LREC98. SALTMIL workshop. Review by Nicholas Ostler (SALTMIL-1998)

Attention: open in a new window. PDFPrintE-mail

Workshop on Language Resources for European Minority Languages
Granada, Spain; 27 May 1998 (morning)

The old quip attributed to Uriel Weinreich, that a language is a dialect with an army and a navy, is being replaced in these progressive days: a language is a dialect with a dictionary, grammar, parser and a multi-million-word corpus of texts-and they'd better all be computer tractable. When you've got all of those, get yourself a speech database, and your language will be poised to compete on terms of equality in the new Information Society.

This is in principle a much more accommodating doctrine than the old one: all that is necessary for the new attributes of linguistic dignity is some money, and a university team with an interest in your language, although (as with the army-and-navy test) it does help if there is some civic unity (to provide a centre of gravity for outliers) and if modern users of the language outnumber the records of its use by ancestors.

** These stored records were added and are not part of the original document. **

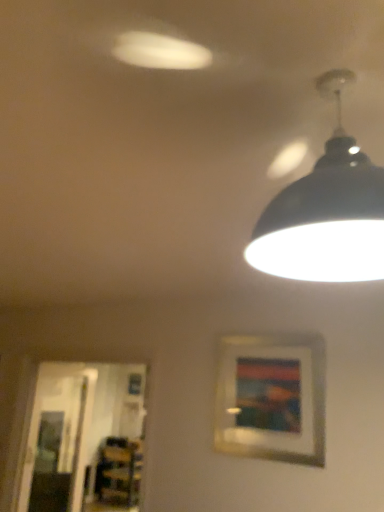 Question: From a real-world perspective, is wooden bookshelf at lower left positioned above or below transparent glass door at lower left, which is the second glass door in back-to-front order?

Choices:
 (A) above
 (B) below

Answer: (B)

Question: From the image's perspective, relative to transparent glass door at lower left, arranged as the 1th glass door when viewed from the right, is wooden bookshelf at lower left above or below?

Choices:
 (A) below
 (B) above

Answer: (A)

Question: Based on their relative distances, which object is farther from the wooden picture frame at center?

Choices:
 (A) transparent glass door at left, the second glass door in the front-to-back sequence
 (B) wooden bookshelf at lower left
 (C) black matte lampshade at upper right
 (D) transparent glass door at lower left, placed as the 1th glass door when sorted from front to back

Answer: (A)

Question: Estimate the real-world distances between objects in this image. Which object is closer to the wooden picture frame at center?

Choices:
 (A) transparent glass door at lower left, the 2th glass door in the left-to-right sequence
 (B) transparent glass door at left, the second glass door in the front-to-back sequence
 (C) wooden bookshelf at lower left
 (D) black matte lampshade at upper right

Answer: (D) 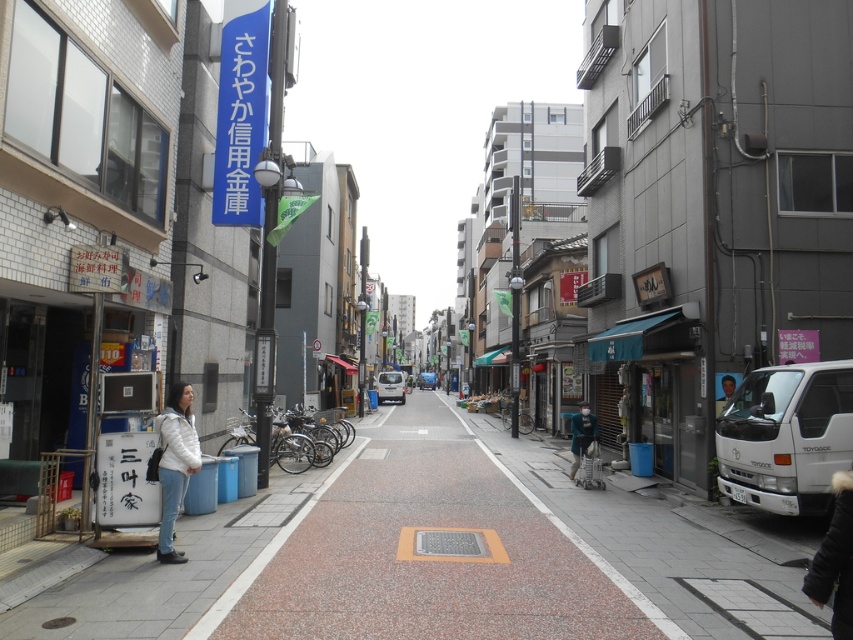 You are a delivery person standing at the entrance of the shop with the blue signboard. You need to place a package on the blue fabric awning at lower right and then move the metallic silver bicycles at center to make space. Which object should you move first to access the awning?

You should move the metallic silver bicycles at center first because the blue fabric awning at lower right is closer to the viewer than the bicycles, so accessing the awning requires moving the bicycles out of the way first.

You are a delivery person with a cart that is 2 meters wide. You need to navigate through the narrow urban street depicted in the image. The blue fabric awning at lower right and the white matte jacket at lower left are present in the scene. Can your cart pass between these two objects without touching them?

The distance between the blue fabric awning at lower right and the white matte jacket at lower left is 8.93 meters. Since your cart is only 2 meters wide, there is sufficient space for it to pass through without touching either object. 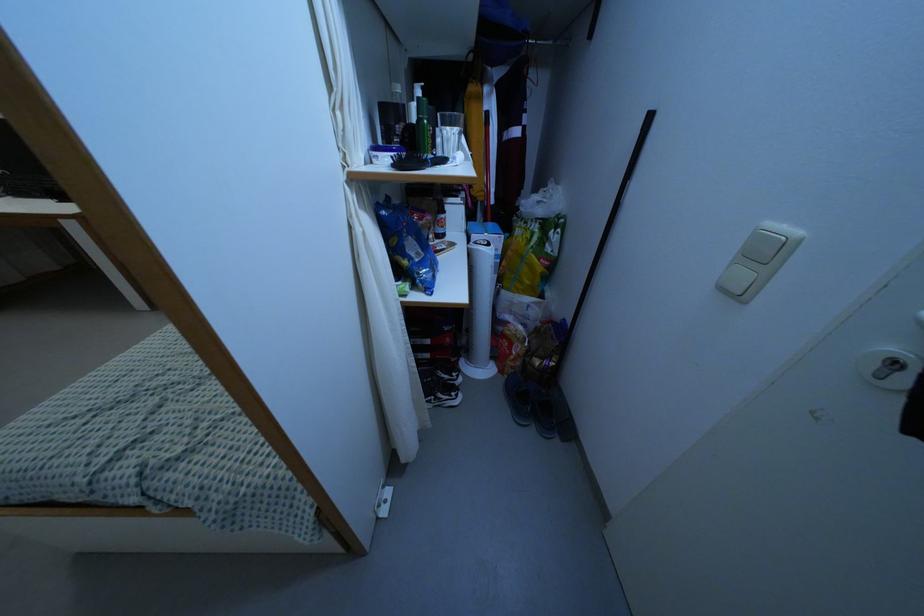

Still, even in these informatic days, there remains a sense of 'safety in numbers' for so-called "minority" languages, i.e. those which still fail the army test-and the half-hearted attitude in Ireland means that Irish tends to fall back into this category. (The navy part of the criterion was never serious: look at Hungarian and Czech.) So when ELRA announced a Conference of Language Resources and Engineering, a carnival of words and data-stores which possessed Granada in the last week of May this year, there was a clear role for a separate Workshop on Language Resources for European Minority Languages.

It was one of eight workshops attached to the Conference proper, but the only one which ranged over the whole gamut of resources: all the other workshops were restricted to one or other technical aspect of the vast task of gathering these materials, evaluating them, and making them accessible to those who need them. The unspoken premiss of the Worshop was: how do you go about gathering resources without patriotic help from a central government?

The implicit answers to the question were various. Not surprisingly, the more speakers your language has, the more options (and hence projects) there are likely to be.

Within the kingdom of Spain, Catalan and Galician are both regional languages, but they each have over 3 million speakers (Catalan, over 4 million): and they were represented by a variety of projects at the workshop, 6 for Catalan and 4 for Galician. (At this level of population they are only slightly less spoken than national languages such as Danish and Finnish, and much more than Icelandic's 230 thousand.) Telefonica, the Spanish telephone company had gathered Speech Data for them, since they were so widely spoken in Spain, but they were each supported for the gathering of textual resources by their regional governments, Generalitat de Catalunya and Xunta de Galicia.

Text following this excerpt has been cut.